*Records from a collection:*
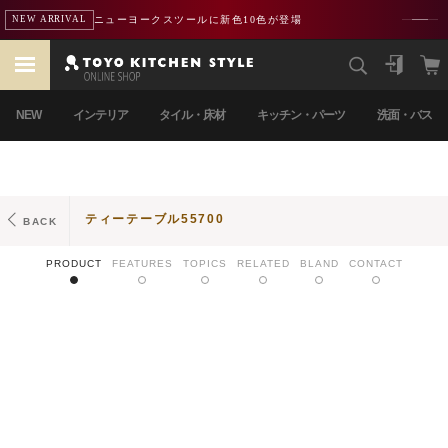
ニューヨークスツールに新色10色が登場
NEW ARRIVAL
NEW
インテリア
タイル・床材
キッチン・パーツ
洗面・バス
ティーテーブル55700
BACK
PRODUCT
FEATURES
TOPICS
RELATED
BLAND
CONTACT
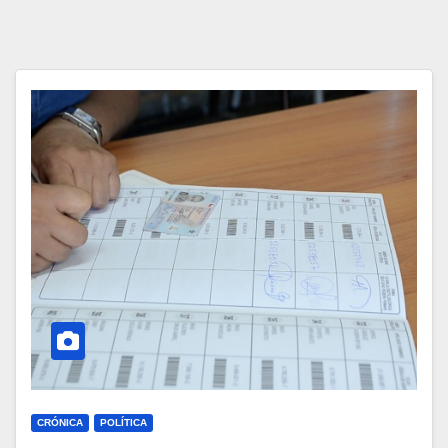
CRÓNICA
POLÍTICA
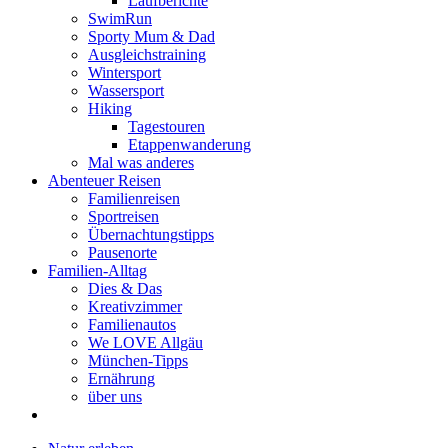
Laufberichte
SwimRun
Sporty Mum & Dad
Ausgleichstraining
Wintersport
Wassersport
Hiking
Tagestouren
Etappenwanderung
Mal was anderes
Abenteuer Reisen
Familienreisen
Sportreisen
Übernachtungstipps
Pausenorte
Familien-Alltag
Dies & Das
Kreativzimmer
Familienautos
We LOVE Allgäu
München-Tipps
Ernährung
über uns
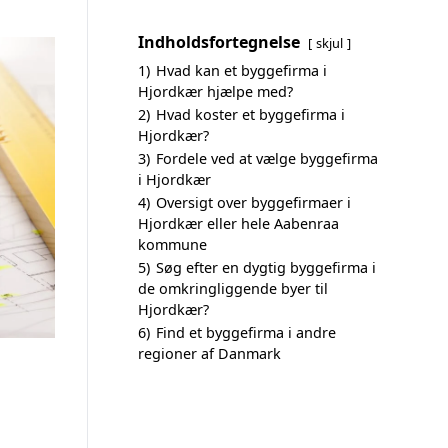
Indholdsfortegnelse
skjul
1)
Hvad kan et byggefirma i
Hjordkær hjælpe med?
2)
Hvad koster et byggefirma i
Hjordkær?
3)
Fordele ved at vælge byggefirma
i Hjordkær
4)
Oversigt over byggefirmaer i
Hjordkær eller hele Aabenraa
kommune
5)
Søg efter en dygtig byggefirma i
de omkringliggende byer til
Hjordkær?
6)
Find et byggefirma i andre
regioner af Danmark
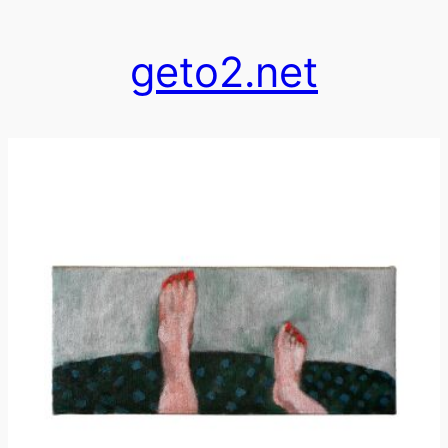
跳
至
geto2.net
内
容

---

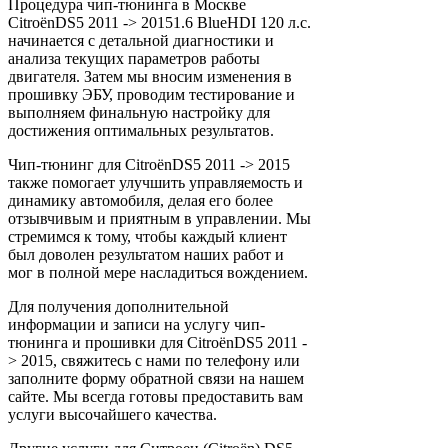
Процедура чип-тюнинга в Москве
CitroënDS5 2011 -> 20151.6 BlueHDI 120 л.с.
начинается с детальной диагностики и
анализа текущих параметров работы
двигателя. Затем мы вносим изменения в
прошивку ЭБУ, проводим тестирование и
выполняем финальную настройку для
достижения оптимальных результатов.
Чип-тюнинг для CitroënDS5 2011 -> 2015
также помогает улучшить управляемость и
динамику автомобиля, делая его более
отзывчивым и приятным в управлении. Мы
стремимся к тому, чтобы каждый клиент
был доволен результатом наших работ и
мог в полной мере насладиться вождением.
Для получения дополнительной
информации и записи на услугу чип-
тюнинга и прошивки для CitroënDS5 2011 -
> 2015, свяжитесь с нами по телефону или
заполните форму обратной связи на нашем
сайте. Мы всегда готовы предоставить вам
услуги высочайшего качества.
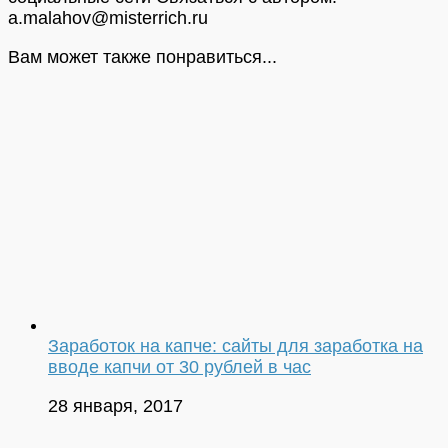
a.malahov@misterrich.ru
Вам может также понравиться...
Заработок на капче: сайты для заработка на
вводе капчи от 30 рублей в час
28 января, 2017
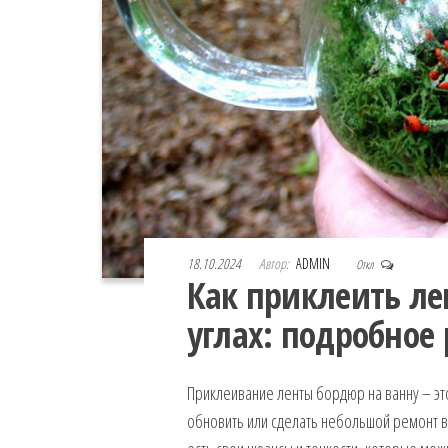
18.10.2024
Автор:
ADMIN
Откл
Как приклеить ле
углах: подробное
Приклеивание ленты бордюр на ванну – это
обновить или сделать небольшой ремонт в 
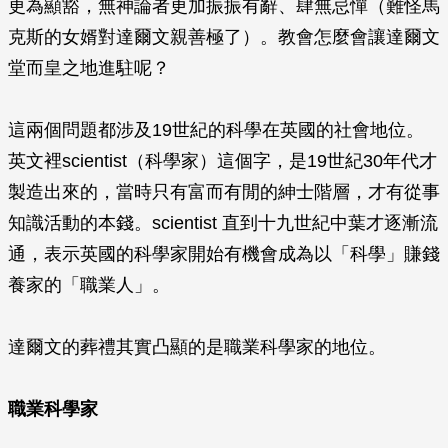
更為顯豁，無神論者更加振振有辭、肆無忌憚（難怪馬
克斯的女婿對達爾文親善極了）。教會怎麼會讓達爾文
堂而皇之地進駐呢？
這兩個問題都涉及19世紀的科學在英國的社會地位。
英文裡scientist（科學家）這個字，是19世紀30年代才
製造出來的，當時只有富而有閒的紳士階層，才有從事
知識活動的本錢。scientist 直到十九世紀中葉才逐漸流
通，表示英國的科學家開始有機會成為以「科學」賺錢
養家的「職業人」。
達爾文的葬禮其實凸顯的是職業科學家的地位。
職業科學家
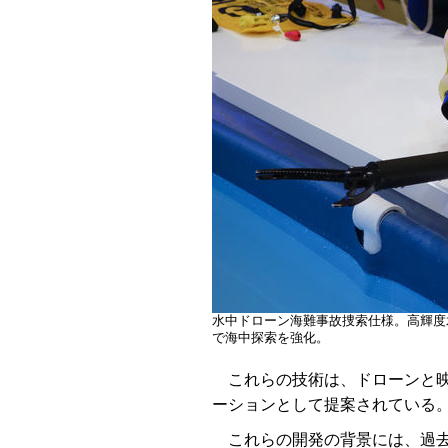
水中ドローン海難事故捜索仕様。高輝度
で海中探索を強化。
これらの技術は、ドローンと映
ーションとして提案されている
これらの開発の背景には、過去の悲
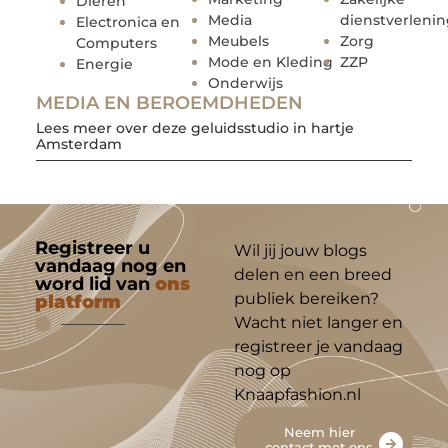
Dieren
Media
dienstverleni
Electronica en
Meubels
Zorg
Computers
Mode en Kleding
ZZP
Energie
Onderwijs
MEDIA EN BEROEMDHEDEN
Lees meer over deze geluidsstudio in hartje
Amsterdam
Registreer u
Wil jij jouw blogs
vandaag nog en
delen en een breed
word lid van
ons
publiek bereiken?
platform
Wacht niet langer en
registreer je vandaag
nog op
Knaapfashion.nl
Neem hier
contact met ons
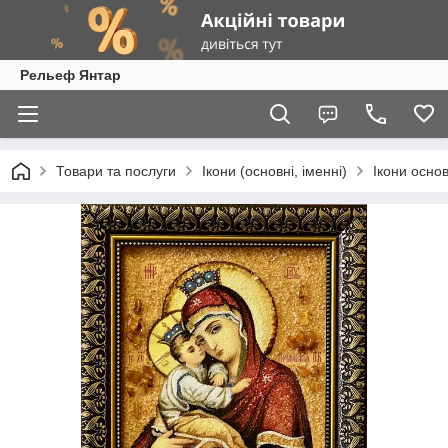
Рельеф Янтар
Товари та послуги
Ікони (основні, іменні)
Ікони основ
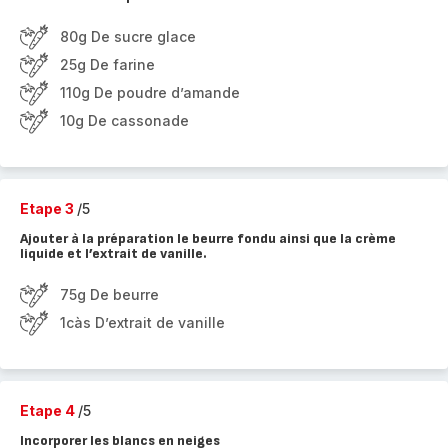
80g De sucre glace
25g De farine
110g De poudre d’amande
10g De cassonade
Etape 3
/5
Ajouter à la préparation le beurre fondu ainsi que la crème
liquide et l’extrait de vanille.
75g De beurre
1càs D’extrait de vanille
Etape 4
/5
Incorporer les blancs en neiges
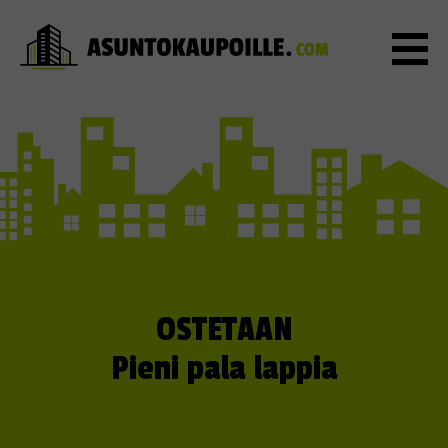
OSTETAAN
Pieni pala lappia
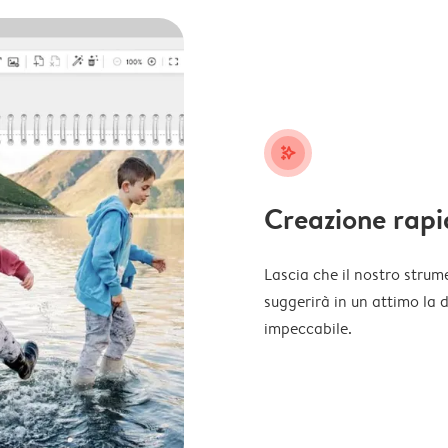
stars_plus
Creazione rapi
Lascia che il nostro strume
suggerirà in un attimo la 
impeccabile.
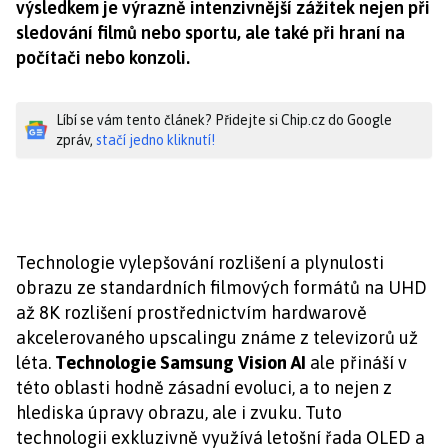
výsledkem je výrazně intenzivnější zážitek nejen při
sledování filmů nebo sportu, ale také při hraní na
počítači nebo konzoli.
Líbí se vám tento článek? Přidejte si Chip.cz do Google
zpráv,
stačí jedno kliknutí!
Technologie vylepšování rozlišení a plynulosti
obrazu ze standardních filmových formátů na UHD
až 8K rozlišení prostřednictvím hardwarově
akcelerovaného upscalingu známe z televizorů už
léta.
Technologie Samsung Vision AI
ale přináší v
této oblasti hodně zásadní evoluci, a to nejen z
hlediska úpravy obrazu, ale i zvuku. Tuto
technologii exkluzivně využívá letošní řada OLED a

==

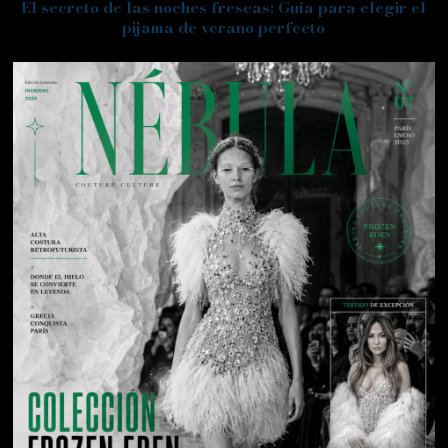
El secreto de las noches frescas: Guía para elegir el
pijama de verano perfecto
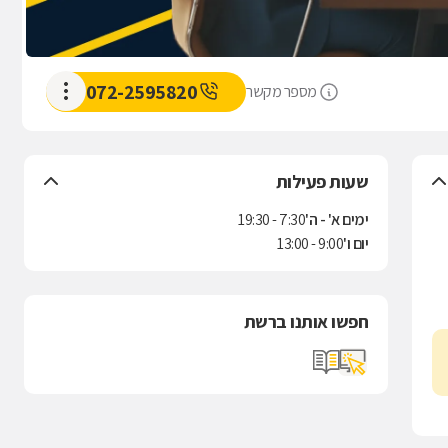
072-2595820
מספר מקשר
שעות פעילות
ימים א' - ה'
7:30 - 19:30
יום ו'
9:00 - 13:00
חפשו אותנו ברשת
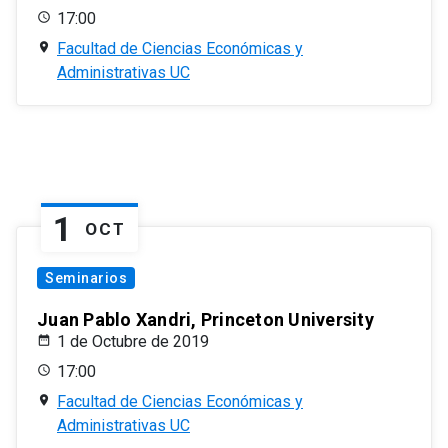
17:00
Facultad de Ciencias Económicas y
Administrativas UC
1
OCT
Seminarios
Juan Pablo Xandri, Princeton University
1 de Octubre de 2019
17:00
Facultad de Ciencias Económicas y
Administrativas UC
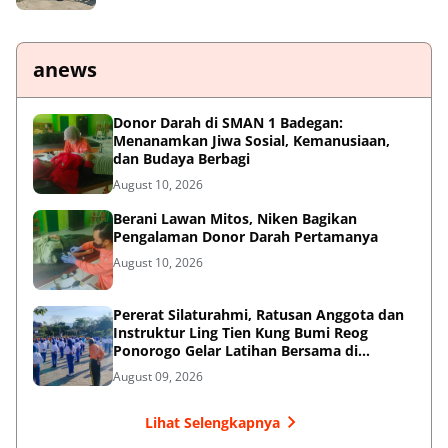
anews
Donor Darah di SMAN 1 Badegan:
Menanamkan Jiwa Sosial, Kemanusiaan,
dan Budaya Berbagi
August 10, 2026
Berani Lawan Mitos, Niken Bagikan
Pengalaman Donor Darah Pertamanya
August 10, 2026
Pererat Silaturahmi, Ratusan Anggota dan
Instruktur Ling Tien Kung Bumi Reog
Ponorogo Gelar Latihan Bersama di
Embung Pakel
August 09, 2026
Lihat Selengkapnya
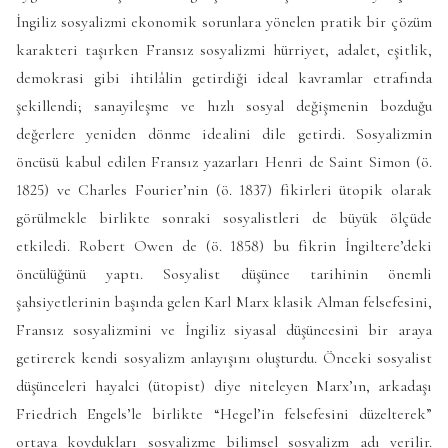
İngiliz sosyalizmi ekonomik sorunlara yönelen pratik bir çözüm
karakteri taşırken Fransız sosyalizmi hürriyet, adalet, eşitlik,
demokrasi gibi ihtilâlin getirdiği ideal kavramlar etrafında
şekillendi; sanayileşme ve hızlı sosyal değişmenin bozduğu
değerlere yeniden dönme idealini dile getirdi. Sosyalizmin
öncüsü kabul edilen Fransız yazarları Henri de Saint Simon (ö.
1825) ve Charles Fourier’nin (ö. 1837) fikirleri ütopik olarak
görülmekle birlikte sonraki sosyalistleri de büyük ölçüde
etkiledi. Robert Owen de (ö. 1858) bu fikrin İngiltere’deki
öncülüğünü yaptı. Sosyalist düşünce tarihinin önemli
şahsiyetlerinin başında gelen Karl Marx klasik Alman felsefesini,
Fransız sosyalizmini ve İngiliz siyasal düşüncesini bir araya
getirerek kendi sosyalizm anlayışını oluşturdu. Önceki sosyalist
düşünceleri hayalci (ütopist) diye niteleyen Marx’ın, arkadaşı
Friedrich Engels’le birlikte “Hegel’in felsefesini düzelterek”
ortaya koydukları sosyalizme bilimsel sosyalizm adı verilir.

*PROBLEM TO SOLVE:* What lines in the data above contain the word "Hvad"? Copy them all.

*ANSWER AREA:*
Hvad kan et byggefirma i
Hvad koster et byggefirma i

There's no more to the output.